Ich möchte hier der These nachgehen, dass es sich bei Predigten ähnlich verhält: Die sprachlichen Mittel sind vor allem interessant, weil sie etwas über Beziehungen, über Selbst- und Fremdbilder aussagen. Floskeln und Phrasen sind so gesehen Hinweisschilder, wo es sich lohnt, rund um die Predigt ein wenig „im Dunkeln“ herumzustöbern. Drei Schlaglichtern will ich exemplarisch nachgehen.
1. Wirken wollen und nicht können
„Fürchtet Euch nicht, ruft uns auch heute wieder der Engel zu. Wir müssen nicht verzweifeln!“ höre ich vor einigen Wochen von der Kanzel. Und ich weiß: Die Pfarrerin meint es nur gut und tut ihr Bestes. Man liest und hört es ja bei jeder Gelegenheit: Hoffnung soll die Kirche stiften. Gerade jetzt! Mut zusprechen inmitten der Zukunftsängste!
Wirken wollen, was sich nicht bewirken lässt
Zu lesen ist aber auch, dass eben dies ein Ding der Unmöglichkeit ist2: Affekte und Emotionen kann man nicht „bewirken“. Liebe, Angst, Scham, Mut – nichts von all dem lässt sich „machen“, nichts von all dem lässt sich an- und ausschalten – oder jedenfalls nur mit viel manipulativem Geschick und einem Gegenüber, das sich manipulieren lässt. Und mehr noch: Oft hat der Versuch, einen bestimmten Affekt zu bewirken, sogar das genau gegenteilige Resultat: Je mehr ich dem anderen erzähle, er brauche keine Angst zu haben, desto höher die Wahrscheinlichkeit, dass sich zur Angst auch noch das schlechte Gewissen gesellt, die Angst nicht abschalten und den Ansprüchen nicht genügen zu können.
Sie wollen Hoffnung stiften…
Gleichwohl: Hoffnung stiften sollen (und wollen) die Pfarrer:innen landauf landab… Also reden sie davon, dass „wir alle hoffen dürfen“, und haben damit zwar nichts gesagt, aber doch irgendwie ihre Pflicht erfüllt. Scheinbar zumindest. Denn unter Umständen wird damit nicht nur keine Hoffnung, sondern obendrein neuer Kummer gestiftet: „So schlecht also ist es um meinen Glauben bestellt…“ Die Sprache, „an der die Kirche verreckt“3, ist in Hochform.

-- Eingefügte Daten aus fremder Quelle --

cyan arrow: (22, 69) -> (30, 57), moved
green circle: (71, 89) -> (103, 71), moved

Mit anderen Worten: Phrasen und Floskeln in Predigten lenken den Blick auf die „Wirkseite“ von Kommunikation. Es könnte sein, dass so manche Predigt gerade deshalb floskelhaft und wirkungslos bleibt, weil sie zu viel wirken will. Zur Debatte stünde dann eben nicht nur die Sprache der Predigt, sondern vor allem auch eine theologische und persönliche Klärung, was Prediger:innen bewirken sollen und können – und was nicht.

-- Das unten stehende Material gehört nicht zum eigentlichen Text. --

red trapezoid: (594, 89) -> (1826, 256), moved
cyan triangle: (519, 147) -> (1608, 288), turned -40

2. Von Floskeln und Fassaden
„Auch wir dürfen befreit aufatmen! Jesus ist am Kreuz für uns… und hat unsere Schuld…“ so klingt es mir dieser Tage aus einem gestreamten Gottesdienst entgegen. „Ja, ja“ denke ich mir – und klicke weiter. „Fassadentechnik“4 kommt mir als Stichwort in den Sinn: Schulz von Thun beschreibt, wie Floskeln dazu dienen, sprachliche Fassaden zu errichten.

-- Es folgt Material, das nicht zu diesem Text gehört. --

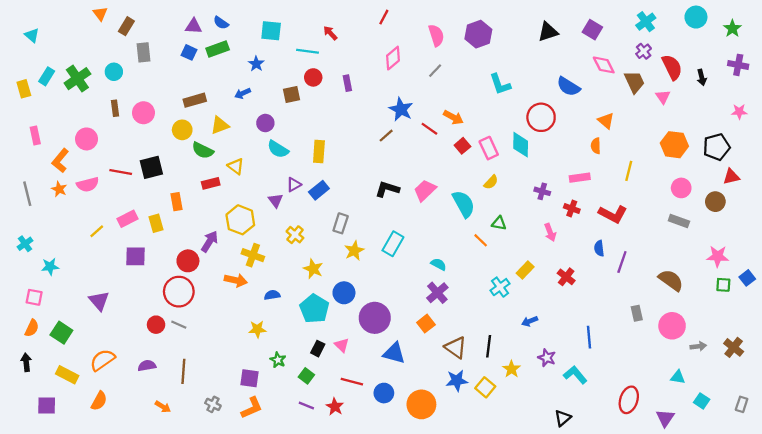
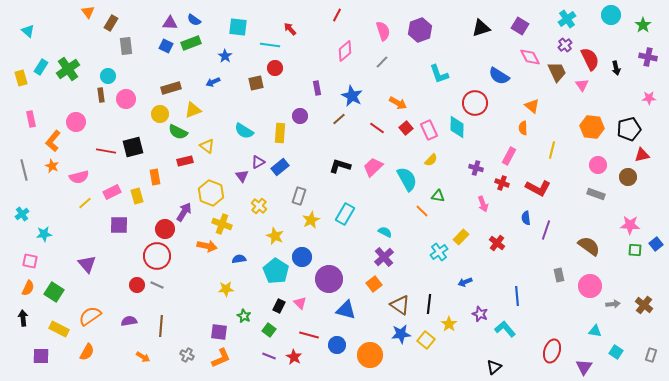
cyan circle: (114, 72) -> (108, 76), moved
purple rectangle: (347, 83) -> (317, 88), moved
purple circle: (265, 123) -> (300, 116), moved
red line: (429, 129) -> (377, 128), moved
pink rectangle: (580, 178) -> (509, 156), turned -54
pink semicircle: (88, 185) -> (79, 177), moved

Wer nichts sagt, sagt auch nichts Falsches
Solche Fassaden aus Floskeln haben den „Vorteil“, dass sie nicht durchblicken lassen, was Menschen eigentlich sagen möchten – und ob sie überhaupt etwas zu sagen haben. Der positive Effekt dabei ist, dass auch in heiklen Gesprächssituationen alle Beteiligten auf der sicheren Seite bleiben und die Beziehung zueinander nicht unnötig gefährdet wird. Denn mit fassadenhaften Floskeln ist zwar Nichts gesagt, aber eben auch nichts Falsches. So hat sich der „Sender“ keine Blöße gegeben und der „Empfänger“ kann sich im Rahmen der eigenen Erwartungshaltung die „richtige“ Interpretation frei zurechtlegen.
Niemandem zu nahe treten
Und so wird auch in Predigten von „Sünde“ und „Vergebung“ geredet, ohne vom eigenen Umgang mit Schuld zu erzählen – und zugleich ohne die Gefahr, sich selbst angreifbar zu machen oder gar dem einen oder anderen Gemeindeglied zu nahe zu treten.
Beziehungsfragen
Fazit: So manche Floskel ist vielleicht ein Hinweisschild, dort im Dunkeln zu suchen, wo es um die komplexe Selbstoffenbarungsseite im Kommunikationsquadrat geht. Es ginge dann eben nicht nur um anschauliche und konkrete Sprache, sondern immer auch um die Beziehung zwischen Pfarrer und Gemeinde, um das Fremd- und Selbstbild der Predigerin, um vermutete und tatsächliche Zuschreibungen und den Umgang mit möglichen Enttäuschungen.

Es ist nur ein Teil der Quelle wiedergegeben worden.